**WHAT YOU HAVE TO DO:** Keep the pictures out and restate every record exactly.

** AVAILABLE RECORDS follows **

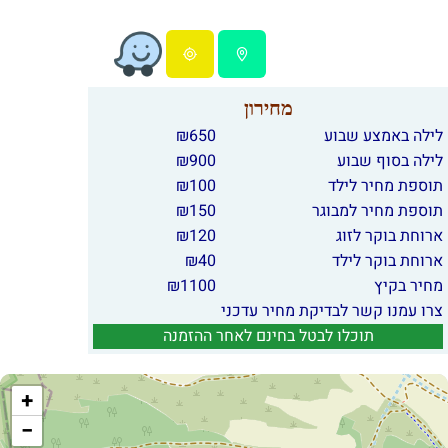
מחירון
לילה באמצע שבוע
650
₪
לילה בסוף שבוע
900
₪
תוספת מחיר לילד
100
₪
תוספת מחיר למבוגר
150
₪
ארוחת בוקר לזוג
120
₪
ארוחת בוקר לילד
40
₪
מחיר בקיץ
1100
₪
צרו עמנו קשר לבדיקת מחיר עדכני
תוכלו לבטל בחינם לאחר ההזמנה
+
−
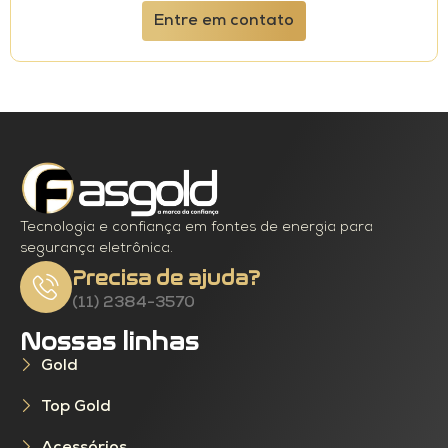
Entre em contato
Tecnologia e confiança em fontes de energia para
segurança eletrônica.
Precisa de ajuda?
(11) 2384-3570
Nossas linhas
Gold
Top Gold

** End of AVAILABLE RECORDS **

**ANSWER BOX:**
מחירון
לילה באמצע שבוע
650
₪
לילה בסוף שבוע
900
₪
תוספת מחיר לילד
100
₪
תוספת מחיר למבוגר
150
₪
ארוחת בוקר לזוג
120
₪
ארוחת בוקר לילד
40
₪
מחיר בקיץ
1100
₪
צרו עמנו קשר לבדיקת מחיר עדכני
תוכלו לבטל בחינם לאחר ההזמנה
+
−
Entre em contato
Tecnologia e confiança em fontes de energia para
segurança eletrônica.
Precisa de ajuda?
(11) 2384-3570
Nossas linhas
Gold
Top Gold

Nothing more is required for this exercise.